Just when relief was in sight for Canada’s beleaguered heavy oil producers, a new threat is emerging.
A new rule taking effect in 2020 aimed at reducing pollution by cutting the sulfur content of maritime fuel will make sulfur-heavy oil sands crude less desirable. That may dampen the impact of an Enbridge Inc. pipeline expansion and additional rail capacity that oil producers are counting on to ease a transportation glut from Alberta.
Heavy oil prices sank to less than $15 a barrel, as rising production swamped existing pipelines and rail routes, forcing some producers to shut in output. Some companies have called for Alberta’s provincial government to mandate supply cuts across the industry. Alberta Premier Rachel Notley said she is studying the concept and announced that the province will buy rail cars to help ship more crude.
“We’ve got challenges with respect to pipelines, we’ve got challenges with respect to rail and now we’ve got challenges with respect to our demand market,” Allan Fogwill, chief executive officer of the Canadian Energy Research Institute said at a presentation in Calgary Wednesday.

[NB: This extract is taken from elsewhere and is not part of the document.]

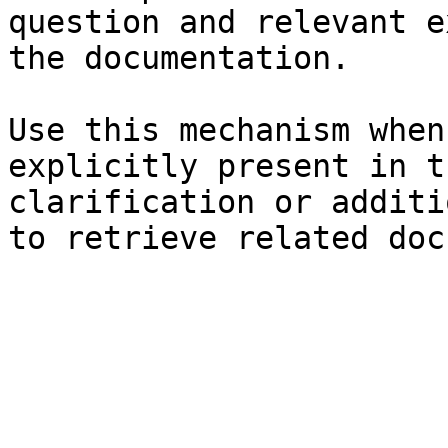
question and relevant e
the documentation.

Use this mechanism when
explicitly present in t
clarification or additi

Next year, rail exports could almost double from a record 270,000 barrels a day in September, according to company announcements. In the second half of 2019, Enbridge’s Line 3 will add 375,000 barrels a day of extra pipeline capacity. That’s around the time the International Maritime Organization 2020 rule starts to impact local crude prices, according to analysts including CERI’s Fogwill, IHS Markit’s Kurt Barrow and Wood Mackenzie’s Mark Oberstoetter.

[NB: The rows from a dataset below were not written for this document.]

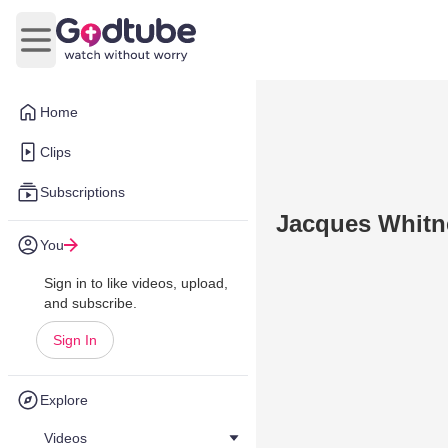
Open main menu
Home
Clips
Subscriptions
Jacques Whitne
You
Sign in to like videos, upload,
and subscribe.
Sign In
Explore
Videos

The producers most exposed to these steep discounts include oil companies with limited or no refining operations such as Cenovus Energy Inc. and MEG Energy Corp. and Athabasca Oil Corp., Royal Bank of Canada Analyst Greg Pardy said last month.

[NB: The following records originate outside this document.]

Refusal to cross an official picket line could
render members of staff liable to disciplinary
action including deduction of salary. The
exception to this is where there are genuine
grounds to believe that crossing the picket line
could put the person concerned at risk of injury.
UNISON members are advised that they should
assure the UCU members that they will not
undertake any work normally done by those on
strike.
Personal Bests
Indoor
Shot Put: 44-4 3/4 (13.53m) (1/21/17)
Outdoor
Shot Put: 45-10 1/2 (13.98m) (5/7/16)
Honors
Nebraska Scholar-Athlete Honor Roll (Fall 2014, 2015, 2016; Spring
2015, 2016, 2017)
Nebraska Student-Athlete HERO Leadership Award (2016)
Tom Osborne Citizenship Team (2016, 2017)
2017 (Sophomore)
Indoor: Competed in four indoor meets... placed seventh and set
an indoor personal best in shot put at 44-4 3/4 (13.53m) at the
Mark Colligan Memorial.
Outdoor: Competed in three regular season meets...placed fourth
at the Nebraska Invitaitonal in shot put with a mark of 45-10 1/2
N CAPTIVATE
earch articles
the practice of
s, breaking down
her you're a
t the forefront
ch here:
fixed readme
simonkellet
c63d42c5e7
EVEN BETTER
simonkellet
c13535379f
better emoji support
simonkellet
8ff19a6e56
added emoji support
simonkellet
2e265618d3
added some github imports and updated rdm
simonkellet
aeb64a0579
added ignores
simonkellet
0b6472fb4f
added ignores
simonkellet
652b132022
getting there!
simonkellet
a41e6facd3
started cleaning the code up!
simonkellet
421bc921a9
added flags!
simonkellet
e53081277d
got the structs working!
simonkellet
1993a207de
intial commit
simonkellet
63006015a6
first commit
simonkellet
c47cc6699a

Western Canadian Select, the main oil sands grade, may average about $20 a barrel below West Texas Intermediate for most of next year, about equal to the cost of rail transport, said Wood Mackenzie’s Oberstoetter, lead analyst for Canadian upstream research. Gains from Line 3 will almost be canceled out by losses from the IMO ship fuel rules.
During the first year, the ship-fuel standard will make WCS crude about $7 or $8 a barrel cheaper relative to West Texas Intermediate futures than it would normally be, IHS Markit’s Barrow, vice president of the oil markets for midstream and downstream energy, said by phone from Houston. WCS traded at $29 a barrel less than futures on Friday, data compiled by Bloomberg show.
CERI’s forecast is direr. Heavy Canadian crude could trade at $33 a barrel below WTI for the long term because of the lower sulfur rule, Fogwill said in a presentation Wednesday. At that price, as much as 570,000 barrels a day of oil sands production is “at risk” of becoming unprofitable.
To make things worse, oil supply in Western Canada will increase by 236,000 barrels to about 4.78 million barrels a day, according to the Canadian Association of Petroleum Producers. That will exceed the estimated 4.5 million-barrel pipeline capacity, even with Enbridge’s Line 3 addition.
“We are at an historically crucial point in terms of how tight this infrastructure is,” Oberstoetter said.